Farmers can take many actions to maintain, improve and rebuild their soils, especially soils that have been under cultivation for a long time. A key to soil restoration is to maximize the retention and recycling of organic matter and plant nutrients, and to minimize the losses of these soil components caused by leaching, runoff and erosion. However, rebuilding soil quality and health through appropriate farming practices may take several years, especially in dryland areas where limited moisture reduces biomass production and soil biological activity. Thus, the challenge is to identify soil management practices that promote soil organic matter formation and moisture retention and ensure productivity and profitability for farmers in the short term.

FAO recognizes that conservation agriculture can make an important contribution to the agriculture sector through its multiple environmental and economic benefits.

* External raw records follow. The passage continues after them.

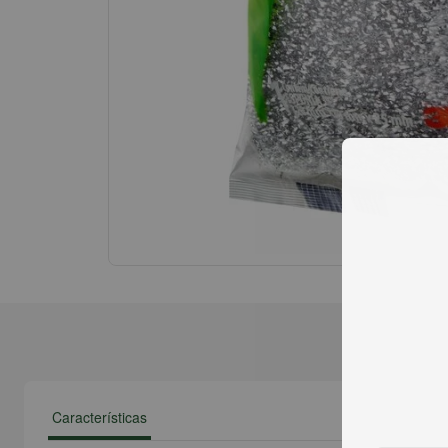
Características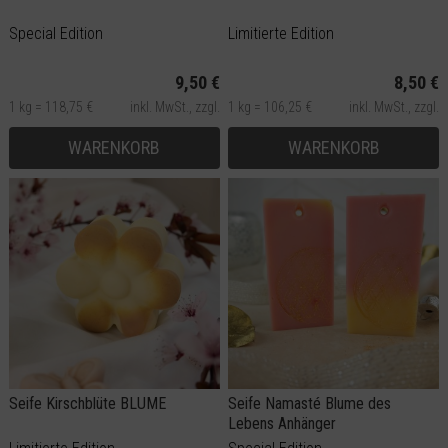
Special Edition
Limitierte Edition
9,50 €
8,50 €
1 kg = 118,75 €
inkl. MwSt.,
zzgl.
1 kg = 106,25 €
inkl. MwSt.,
zzgl.
Versand
Versand
WARENKORB
WARENKORB
Seife Kirschblüte BLUME
Seife Namasté Blume des
Lebens Anhänger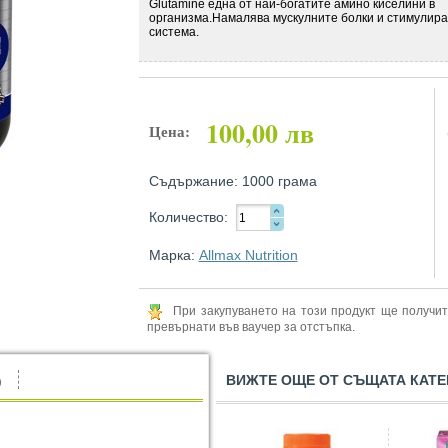
Glutamine
една от най-богатите амино киселини в
организма.Намалява мускулните болки и стимулир
система.
100,00 лв
Цена:
Съдържание: 1000 грама
Количество:
Марка:
Allmax Nutrition
При закупуването на този продукт ще получи
превърнати във ваучер за отстъпка.
ВИЖТЕ ОЩЕ ОТ СЪЩАТА КАТЕ
)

Conservation agriculture uses holistic production management systems that promote and enhance agro-ecosystem health, including aboveground and belowground biodiversity, biological cycles, and biological activity. These systems apply specific and precise standards of production based on no- or minimum-tillage techniques and selected cover crops and crop rotations. Their aim is to achieve optimal agro-ecosystems that are socially, ecologically and economically sustainable. Through effective harnessing of agro-ecological processes, conservation agriculture provides an opportunity for reducing external input requirements and for converting low-input agricultural systems into more productive ones. A better understanding of the linkages between soil life and ecosystem function and the impact of human interventions will enable the reduction of negative impacts and the more effective capture of the benefits of soil biological activity for sustainable and productive agriculture.